Quelques curés pédophiles trouvent refuge à l’aumônerie des armées.

Conséquence inattendue du scandale des prêtres pédophiles irlandais couvés par la hiérarchie catholique, les langues commencent  à se délier. En France, plusieurs familles de victimes se sont concertées pour demander des comptes. Selon ces briseurs d’omerta, l’Eglise de France avait mis en place, depuis plusieurs années, une étrange filière pour laver certaines soutanes souillées : le diocèse aux Armées. Lorsqu’un prêtre était convaincu ou fortement soupçonné de pédophilie, cette honorable institution lui tendait les bras. Il y rejoignait 115 prêtres, et autant de diacres ou de laïcs, qui y officient sous l’autorité d’un évêque. Lequel dépend lui-même (cela ne s’invente pas) du service de santé des armées.
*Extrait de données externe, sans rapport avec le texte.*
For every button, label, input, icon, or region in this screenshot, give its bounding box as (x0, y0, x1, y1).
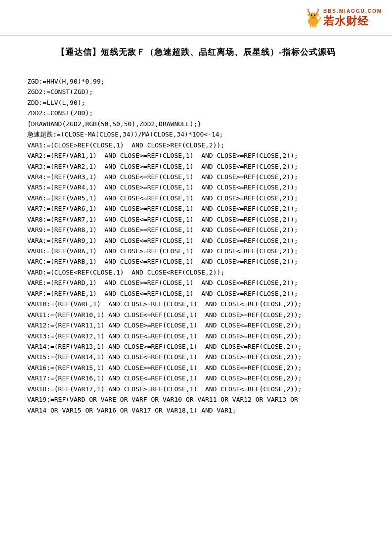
svg-point-11 (312, 17, 313, 18)
bbs-label: BBS.MIAOGU.COM (323, 8, 382, 14)
code-line: VAR12:=(REF(VAR11,1) AND CLOSE>=REF(CLOS… (27, 320, 365, 330)
code-line: VAR2:=(REF(VAR1,1) AND CLOSE>=REF(CLOSE,… (27, 150, 365, 161)
code-line: VAR3:=(REF(VAR2,1) AND CLOSE>=REF(CLOSE,… (27, 161, 365, 172)
code-line: VAR13:=(REF(VAR12,1) AND CLOSE<=REF(CLOS… (27, 331, 365, 341)
code-line: {DRAWBAND(ZGD2,RGB(50,50,50),ZDD2,DRAWNU… (27, 119, 365, 129)
svg-point-7 (314, 14, 315, 16)
code-line: VAR10:=(REF(VARF,1) AND CLOSE>=REF(CLOSE… (27, 299, 365, 309)
title-section: 【通达信】短线无敌Ｆ（急速超跌、品红离场、辰星线）-指标公式源码 (0, 36, 392, 67)
bull-icon (303, 5, 323, 32)
code-line: VAR11:=(REF(VAR10,1) AND CLOSE<=REF(CLOS… (27, 310, 365, 320)
page-container: BBS.MIAOGU.COM 若水财经 【通达信】短线无敌Ｆ（急速超跌、品红离场… (0, 0, 392, 555)
code-line: VARF:=(REF(VARE,1) AND CLOSE<=REF(CLOSE,… (27, 288, 365, 299)
svg-rect-13 (310, 24, 311, 27)
svg-point-9 (315, 15, 315, 15)
code-line: VAR16:=(REF(VAR15,1) AND CLOSE>=REF(CLOS… (27, 363, 365, 373)
code-line: VAR6:=(REF(VAR5,1) AND CLOSE<=REF(CLOSE,… (27, 193, 365, 203)
svg-point-12 (313, 17, 314, 18)
svg-point-6 (311, 14, 312, 16)
code-line: VAR7:=(REF(VAR6,1) AND CLOSE>=REF(CLOSE,… (27, 203, 365, 214)
svg-point-8 (311, 15, 312, 15)
code-line: ZDD:=LLV(L,90); (27, 97, 365, 108)
code-line: VAR9:=(REF(VAR8,1) AND CLOSE>=REF(CLOSE,… (27, 225, 365, 235)
code-line: VARB:=(REF(VARA,1) AND CLOSE>=REF(CLOSE,… (27, 246, 365, 256)
page-title: 【通达信】短线无敌Ｆ（急速超跌、品红离场、辰星线）-指标公式源码 (20, 46, 372, 58)
code-line: VARE:=(REF(VARD,1) AND CLOSE>=REF(CLOSE,… (27, 278, 365, 288)
logo-text-group: BBS.MIAOGU.COM 若水财经 (323, 8, 382, 29)
svg-rect-14 (312, 24, 313, 27)
logo-area: BBS.MIAOGU.COM 若水财经 (303, 5, 382, 32)
code-line: VAR18:=(REF(VAR17,1) AND CLOSE>=REF(CLOS… (27, 384, 365, 394)
svg-rect-15 (314, 24, 316, 27)
code-line: VAR14 OR VAR15 OR VAR16 OR VAR17 OR VAR1… (27, 405, 365, 416)
code-line: VARA:=(REF(VAR9,1) AND CLOSE<=REF(CLOSE,… (27, 235, 365, 246)
header: BBS.MIAOGU.COM 若水财经 (0, 0, 392, 36)
code-line: VAR4:=(REF(VAR3,1) AND CLOSE<=REF(CLOSE,… (27, 172, 365, 182)
code-line: ZDD2:=CONST(ZDD); (27, 108, 365, 118)
code-line: VAR17:=(REF(VAR16,1) AND CLOSE<=REF(CLOS… (27, 373, 365, 383)
code-line: ZGD2:=CONST(ZGD); (27, 87, 365, 97)
code-line: VAR8:=(REF(VAR7,1) AND CLOSE<=REF(CLOSE,… (27, 214, 365, 225)
code-line: VARD:=(CLOSE<REF(CLOSE,1) AND CLOSE<REF(… (27, 267, 365, 278)
code-line: VARC:=(REF(VARB,1) AND CLOSE<=REF(CLOSE,… (27, 256, 365, 267)
code-line: VAR5:=(REF(VAR4,1) AND CLOSE>=REF(CLOSE,… (27, 182, 365, 192)
code-line: VAR15:=(REF(VAR14,1) AND CLOSE<=REF(CLOS… (27, 352, 365, 362)
code-section: ZGD:=HHV(H,90)*0.99;ZGD2:=CONST(ZGD);ZDD… (0, 67, 392, 425)
code-line: 急速超跌:=(CLOSE-MA(CLOSE,34))/MA(CLOSE,34)*… (27, 129, 365, 139)
code-line: VAR1:=(CLOSE>REF(CLOSE,1) AND CLOSE>REF(… (27, 140, 365, 150)
code-line: VAR19:=REF(VARD OR VARE OR VARF OR VAR10… (27, 394, 365, 405)
code-line: ZGD:=HHV(H,90)*0.99; (27, 76, 365, 87)
brand-label: 若水财经 (323, 14, 369, 29)
code-line: VAR14:=(REF(VAR13,1) AND CLOSE>=REF(CLOS… (27, 341, 365, 352)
Blanchiments bien goupillés

Premier exemple : au milieu des années 90, un abbé fait l’objet d’une enquête. Les témoignages recueillis par la police sont troublants, mais insuffisants pour la justice. L’ecclésiastique échappe à une condamnation et devient aumônier militaire.
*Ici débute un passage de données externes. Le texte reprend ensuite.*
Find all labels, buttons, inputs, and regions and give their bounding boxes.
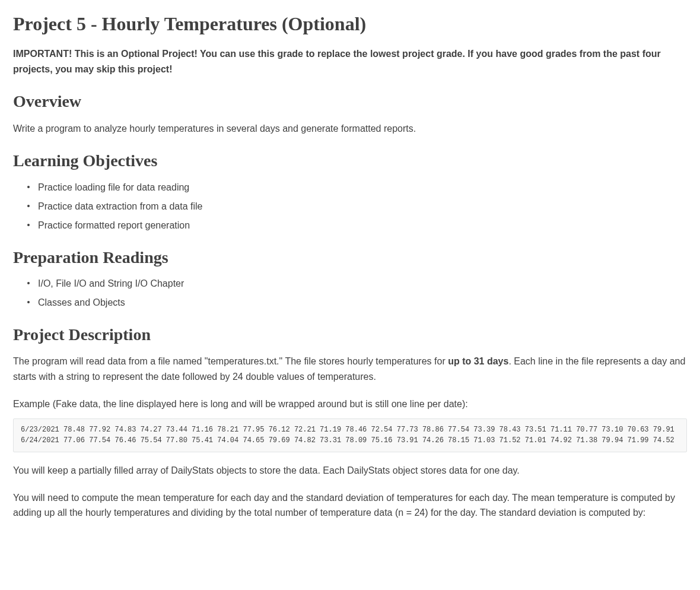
preparation-readings-heading: Preparation Readings <box>13 247 687 268</box>
list-item: Practice data extraction from a data fil… <box>27 199 687 214</box>
overview-text: Write a program to analyze hourly temper… <box>13 121 687 137</box>
learning-objectives-heading: Learning Objectives <box>13 150 687 172</box>
project-description-p3: You will need to compute the mean temper… <box>13 490 687 521</box>
bold-span: up to 31 days <box>448 356 508 366</box>
learning-objectives-list: Practice loading file for data reading P… <box>13 180 687 233</box>
list-item: I/O, File I/O and String I/O Chapter <box>27 277 687 291</box>
code-block: 6/23/2021 78.48 77.92 74.83 74.27 73.44 … <box>13 418 687 452</box>
page-title: Project 5 - Hourly Temperatures (Optiona… <box>13 12 687 36</box>
list-item: Practice formatted report generation <box>27 218 687 233</box>
text-span: The program will read data from a file n… <box>13 356 448 366</box>
list-item: Classes and Objects <box>27 296 687 310</box>
preparation-readings-list: I/O, File I/O and String I/O Chapter Cla… <box>13 277 687 310</box>
list-item: Practice loading file for data reading <box>27 180 687 195</box>
example-intro: Example (Fake data, the line displayed h… <box>13 396 687 412</box>
project-description-p2: You will keep a partially filled array o… <box>13 463 687 478</box>
project-description-p1: The program will read data from a file n… <box>13 354 687 384</box>
important-notice: IMPORTANT! This is an Optional Project! … <box>13 46 687 77</box>
project-description-heading: Project Description <box>13 324 687 345</box>
document-page: Project 5 - Hourly Temperatures (Optiona… <box>0 12 700 544</box>
overview-heading: Overview <box>13 91 687 112</box>
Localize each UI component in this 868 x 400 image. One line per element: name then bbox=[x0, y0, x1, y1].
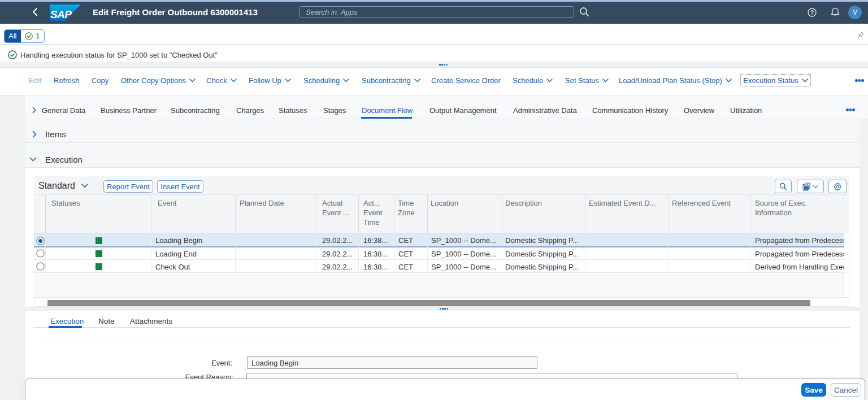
svg-text:SAP: SAP bbox=[50, 8, 72, 20]
svg-text:?: ? bbox=[810, 10, 814, 16]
Deuxième exemple : un prêtre pédophile trouve refuge au sein du diocèse aux Armées…avant d’en être expulsé. Son histoire commence en 2002. Les gendarmes l’arrêtent dans le Loiret. Ils perquisitionnent  à son domicile, à la recherche de cassettes, puis le relâchent. Son casier judiciaire reste miraculeusement immaculé, mais l’alerte a été chaude. Assez pour qu’il soit recueilli par l’aumônerie militaire. Direction : les Balkans, puis la Côte d’Ivoire.

Nommé au 54ème régiment d’artillerie d’Hyères, le saint homme a replongé et a été condamné, en 2005, à 6 ans de prison par le tribunal correctionnel de Toulon pour avoir tripoté une quinzaine de mineurs. Il s’était bêtement fait pincer : invité à dormir chez un militaire, l’aumônier-artilleur en avait profité pour administrer, à sa manière, le saint sacrement au fils de la maison. Du coup, même l’aumônerie où il avait trouvé refuge l’a viré. Tout en le repêchant, par charité chrétienne.

Le diocèse aux armées continue en effet de lui confier quelques missions. Celles d’enseigner le catéchisme aux enfants de militaires. Voilà une compétence bien employée, en attendant une plus lointaine « exfiltration » :la hiérarchie lui cherche un poste outre-mer.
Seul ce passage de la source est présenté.